**ACTIVITY:**
Scan the listing for the word "programs" and give the number of lines where it appears, with no other text.

**THE RECORDS:**
□ □ □ □ □

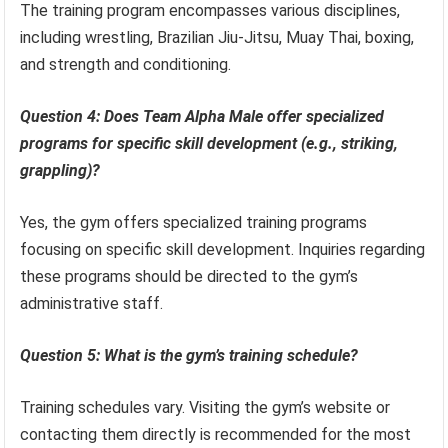
The training program encompasses various disciplines,
including wrestling, Brazilian Jiu-Jitsu, Muay Thai, boxing,
and strength and conditioning.
Question 4: Does Team Alpha Male offer specialized
programs for specific skill development (e.g., striking,
grappling)?
Yes, the gym offers specialized training programs
focusing on specific skill development. Inquiries regarding
these programs should be directed to the gym’s
administrative staff.
Question 5: What is the gym’s training schedule?
Training schedules vary. Visiting the gym’s website or
contacting them directly is recommended for the most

□ □ □ □ □

**SOLVED PROBLEM:**
3